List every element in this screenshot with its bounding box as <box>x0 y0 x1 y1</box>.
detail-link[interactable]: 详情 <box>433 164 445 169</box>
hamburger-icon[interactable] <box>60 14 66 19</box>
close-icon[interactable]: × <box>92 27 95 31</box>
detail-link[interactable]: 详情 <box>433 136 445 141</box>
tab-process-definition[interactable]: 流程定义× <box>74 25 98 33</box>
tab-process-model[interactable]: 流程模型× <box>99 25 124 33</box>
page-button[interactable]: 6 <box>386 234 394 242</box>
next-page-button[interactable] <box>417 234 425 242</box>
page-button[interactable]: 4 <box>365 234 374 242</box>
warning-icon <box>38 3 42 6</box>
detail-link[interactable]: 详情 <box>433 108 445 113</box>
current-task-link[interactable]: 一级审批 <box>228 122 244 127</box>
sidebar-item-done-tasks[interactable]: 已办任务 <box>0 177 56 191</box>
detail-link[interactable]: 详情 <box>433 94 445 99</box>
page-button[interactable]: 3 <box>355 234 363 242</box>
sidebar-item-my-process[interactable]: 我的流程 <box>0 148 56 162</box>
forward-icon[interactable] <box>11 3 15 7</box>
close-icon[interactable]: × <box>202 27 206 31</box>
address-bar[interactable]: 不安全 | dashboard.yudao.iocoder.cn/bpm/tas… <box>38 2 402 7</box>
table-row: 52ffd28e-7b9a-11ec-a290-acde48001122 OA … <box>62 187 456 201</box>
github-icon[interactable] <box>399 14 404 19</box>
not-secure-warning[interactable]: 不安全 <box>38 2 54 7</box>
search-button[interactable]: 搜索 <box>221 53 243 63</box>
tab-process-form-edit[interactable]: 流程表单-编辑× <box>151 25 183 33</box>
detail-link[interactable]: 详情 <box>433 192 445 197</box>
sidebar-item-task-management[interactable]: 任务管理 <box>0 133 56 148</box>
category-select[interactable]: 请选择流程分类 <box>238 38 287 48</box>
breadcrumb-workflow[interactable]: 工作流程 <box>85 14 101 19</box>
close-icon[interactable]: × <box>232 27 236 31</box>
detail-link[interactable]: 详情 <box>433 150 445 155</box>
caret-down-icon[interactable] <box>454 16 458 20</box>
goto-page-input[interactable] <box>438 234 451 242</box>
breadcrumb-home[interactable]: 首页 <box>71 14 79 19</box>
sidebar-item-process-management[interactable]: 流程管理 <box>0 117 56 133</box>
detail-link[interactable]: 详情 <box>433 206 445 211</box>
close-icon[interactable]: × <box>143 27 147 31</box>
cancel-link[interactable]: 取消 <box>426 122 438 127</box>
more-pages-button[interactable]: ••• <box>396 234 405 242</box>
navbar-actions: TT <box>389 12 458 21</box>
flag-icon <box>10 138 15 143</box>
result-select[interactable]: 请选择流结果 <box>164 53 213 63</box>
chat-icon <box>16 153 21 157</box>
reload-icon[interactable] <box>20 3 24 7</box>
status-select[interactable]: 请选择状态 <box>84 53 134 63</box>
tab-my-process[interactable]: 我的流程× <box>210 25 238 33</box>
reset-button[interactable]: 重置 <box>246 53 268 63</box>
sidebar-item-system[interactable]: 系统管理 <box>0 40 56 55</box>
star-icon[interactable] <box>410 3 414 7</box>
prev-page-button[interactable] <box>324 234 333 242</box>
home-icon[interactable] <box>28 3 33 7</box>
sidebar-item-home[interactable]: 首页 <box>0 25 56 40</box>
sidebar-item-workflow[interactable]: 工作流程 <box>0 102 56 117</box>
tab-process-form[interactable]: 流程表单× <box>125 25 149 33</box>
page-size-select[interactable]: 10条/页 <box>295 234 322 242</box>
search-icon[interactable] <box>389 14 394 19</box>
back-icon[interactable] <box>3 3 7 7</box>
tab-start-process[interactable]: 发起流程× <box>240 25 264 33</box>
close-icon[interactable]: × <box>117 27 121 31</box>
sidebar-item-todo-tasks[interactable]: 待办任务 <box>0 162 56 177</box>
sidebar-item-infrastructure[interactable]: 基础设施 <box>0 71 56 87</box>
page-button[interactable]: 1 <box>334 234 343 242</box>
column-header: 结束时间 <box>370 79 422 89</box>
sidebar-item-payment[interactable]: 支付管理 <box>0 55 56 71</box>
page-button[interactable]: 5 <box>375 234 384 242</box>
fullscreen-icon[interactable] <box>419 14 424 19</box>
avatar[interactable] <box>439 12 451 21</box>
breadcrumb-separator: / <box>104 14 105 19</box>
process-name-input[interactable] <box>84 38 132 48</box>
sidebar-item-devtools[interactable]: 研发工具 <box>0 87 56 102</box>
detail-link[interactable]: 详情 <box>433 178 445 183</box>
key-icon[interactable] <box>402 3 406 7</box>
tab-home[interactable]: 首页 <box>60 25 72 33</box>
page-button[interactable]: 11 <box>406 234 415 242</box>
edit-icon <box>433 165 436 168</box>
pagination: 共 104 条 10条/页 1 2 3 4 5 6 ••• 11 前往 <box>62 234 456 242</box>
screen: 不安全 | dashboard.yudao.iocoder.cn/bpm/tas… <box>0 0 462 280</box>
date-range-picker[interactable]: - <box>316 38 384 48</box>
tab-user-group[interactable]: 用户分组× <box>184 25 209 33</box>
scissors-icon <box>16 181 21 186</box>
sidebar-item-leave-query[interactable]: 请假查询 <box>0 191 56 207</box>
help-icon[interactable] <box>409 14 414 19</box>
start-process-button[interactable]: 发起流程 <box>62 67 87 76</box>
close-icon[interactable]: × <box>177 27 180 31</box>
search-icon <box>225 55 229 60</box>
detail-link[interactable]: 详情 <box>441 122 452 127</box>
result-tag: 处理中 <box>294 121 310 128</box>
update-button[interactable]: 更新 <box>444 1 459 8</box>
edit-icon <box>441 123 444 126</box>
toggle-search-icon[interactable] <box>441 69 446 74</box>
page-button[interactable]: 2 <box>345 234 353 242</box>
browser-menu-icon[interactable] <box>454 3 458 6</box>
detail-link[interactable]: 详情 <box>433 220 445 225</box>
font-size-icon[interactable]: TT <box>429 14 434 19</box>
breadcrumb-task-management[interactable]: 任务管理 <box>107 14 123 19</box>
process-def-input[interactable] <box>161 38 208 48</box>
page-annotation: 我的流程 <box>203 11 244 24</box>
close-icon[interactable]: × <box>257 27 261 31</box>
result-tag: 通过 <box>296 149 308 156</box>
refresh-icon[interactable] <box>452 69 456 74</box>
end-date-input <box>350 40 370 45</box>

#####

## Required action
Within the data, tally each line containing the string "工作流程". Answer with the number by itself.

## Exercise output
2